Work request
Print the following entries without any change.

Given entries section start

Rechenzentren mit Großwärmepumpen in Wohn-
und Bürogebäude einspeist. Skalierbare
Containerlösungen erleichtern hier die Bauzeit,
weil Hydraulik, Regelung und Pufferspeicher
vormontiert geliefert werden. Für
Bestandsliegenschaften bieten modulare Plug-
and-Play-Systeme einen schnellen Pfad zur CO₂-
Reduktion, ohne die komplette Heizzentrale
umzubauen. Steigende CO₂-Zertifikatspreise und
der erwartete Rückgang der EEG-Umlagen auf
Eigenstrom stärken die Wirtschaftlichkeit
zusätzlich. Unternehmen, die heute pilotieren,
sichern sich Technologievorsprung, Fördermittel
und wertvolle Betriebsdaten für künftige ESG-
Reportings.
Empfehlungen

Given entries section end

Solution
Rechenzentren mit Großwärmepumpen in Wohn-
und Bürogebäude einspeist. Skalierbare
Containerlösungen erleichtern hier die Bauzeit,
weil Hydraulik, Regelung und Pufferspeicher
vormontiert geliefert werden. Für
Bestandsliegenschaften bieten modulare Plug-
and-Play-Systeme einen schnellen Pfad zur CO₂-
Reduktion, ohne die komplette Heizzentrale
umzubauen. Steigende CO₂-Zertifikatspreise und
der erwartete Rückgang der EEG-Umlagen auf
Eigenstrom stärken die Wirtschaftlichkeit
zusätzlich. Unternehmen, die heute pilotieren,
sichern sich Technologievorsprung, Fördermittel
und wertvolle Betriebsdaten für künftige ESG-
Reportings.
Empfehlungen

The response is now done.